Die jetzt verabschiedete kurzfristige Preisbremse ist jedoch nur Teil eines größeren Pakets zur Eindämmung der Arzneimittelausgaben. Mit einem zweiten Gesetz, das zurzeit in den Ausschüssen beraten wird, soll die Nutzenbewertung von Arzneimitteln im sogenannten Bestandsmarkt abgeschafft werden. Die Möglichkeit, neben neu zugelassenen auch ältere Medikamente auf ihren Zusatznutzen hin zu untersuchen, hatte die schwarz-gelbe Bundesregierung mit dem Arznei­mittel­markt­neuordnungs­gesetz eingeführt, das am 1. Januar 2011 wirksam wurde. Union und SPD halten dieses Verfahren inzwischen allerdings für wenig praktikabel und begründen die geplante Abschaffung mit dem administrativen Aufwand für die betroffenen Pharmaunternehmen und die Gremien der Selbstverwaltung. Damit die Krankenkassen dennoch nicht auf Einsparungen verzichten müssen, soll der Preisstopp für patentgeschützte Medikamente bis zum 31. Dezember 2017 verlängert werden. Außerdem soll der Rabatt, den die Pharmaunternehmen den Kassen einräumen müssen, von sechs auf sieben Prozent erhöht werden.

Damit setzt die neue Bundesregierung einen Kurs fort, den Union und FDP 2010 eingeschlagen hatten. Damals erhöhten sie den Rabatt auf patentgeschützte Arzneimittel, den die Hersteller den gesetzlichen Krankenkassen einräumen müssen, von sechs auf 16 Prozent. Um zu verhindern, dass die Pharmaunternehmen die Rabatte durch Preiserhöhungen ausgleichen, wurden die Arzneimittelpreise eingefroren.

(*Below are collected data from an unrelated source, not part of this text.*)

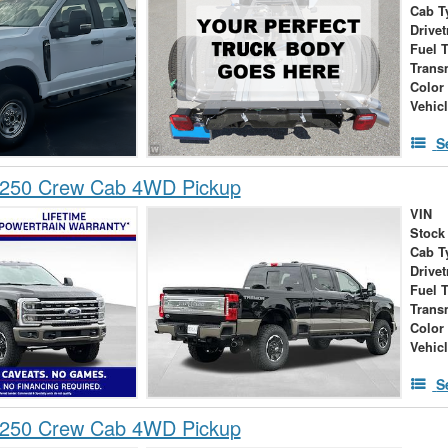
Cab T
Drivet
Fuel 
Trans
Color
Vehic
S
-250 Crew Cab 4WD Pickup
VIN
Stock
Cab T
Drivet
Fuel 
Trans
Color
Vehic
S
-250 Crew Cab 4WD Pickup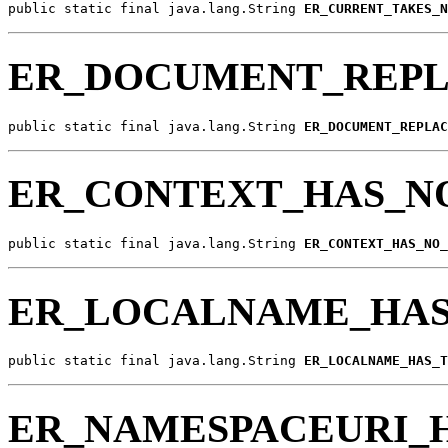
public static final java.lang.String 
ER_CURRENT_TAKES_N
ER_DOCUMENT_REP
public static final java.lang.String 
ER_DOCUMENT_REPLAC
ER_CONTEXT_HAS_
public static final java.lang.String 
ER_CONTEXT_HAS_NO_
ER_LOCALNAME_HA
public static final java.lang.String 
ER_LOCALNAME_HAS_T
ER_NAMESPACEURI_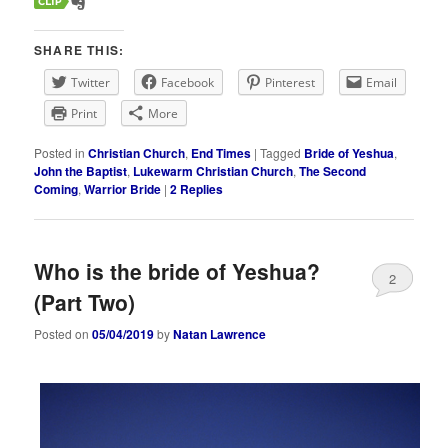
SHARE THIS:
Twitter
Facebook
Pinterest
Email
Print
More
Posted in
Christian Church
,
End Times
|
Tagged
Bride of Yeshua
,
John the Baptist
,
Lukewarm Christian Church
,
The Second
Coming
,
Warrior Bride
|
2
Replies
Who is the bride of Yeshua?
2
(Part Two)
Posted on
05/04/2019
by
Natan Lawrence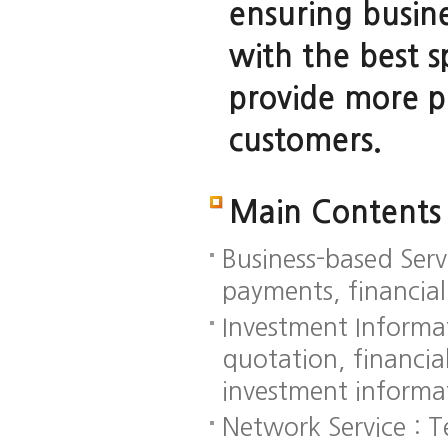
ensuring busine
with the best 
provide more pr
customers.
Main Contents
Business-based Serv
payments, financial
Investment Informat
quotation, financia
investment informa
Network Service :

Beide Maßnahmen waren ursprünglich bis Ende 2013 befristet.

Die Verlängerung dieser Kostendämpfungsmaßnahmen angesichts prall gefüllter Kassen in der gesetzlichen Kran­ken­ver­siche­rung erzürnt jedoch die Arzneimittelhersteller. Ein auf mehr als acht Jahre festgeschriebenes Preismoratorium ohne Inflationsausgleich ignoriere Kostensteigerungen der Unternehmen und führe zu einer schleichenden Enteignung, kritisierte die Hauptgeschäftsführerin des Verbandes forschender Arzneimittelhersteller (vfa), Birgit Fischer. Unverständnis äußerte sie auch für die Fortführung des „Zwangsrabatts“. Dieser drohe sich zu einer Art „Flexi-Rabatt nach Kassenlage“ zu entwickeln.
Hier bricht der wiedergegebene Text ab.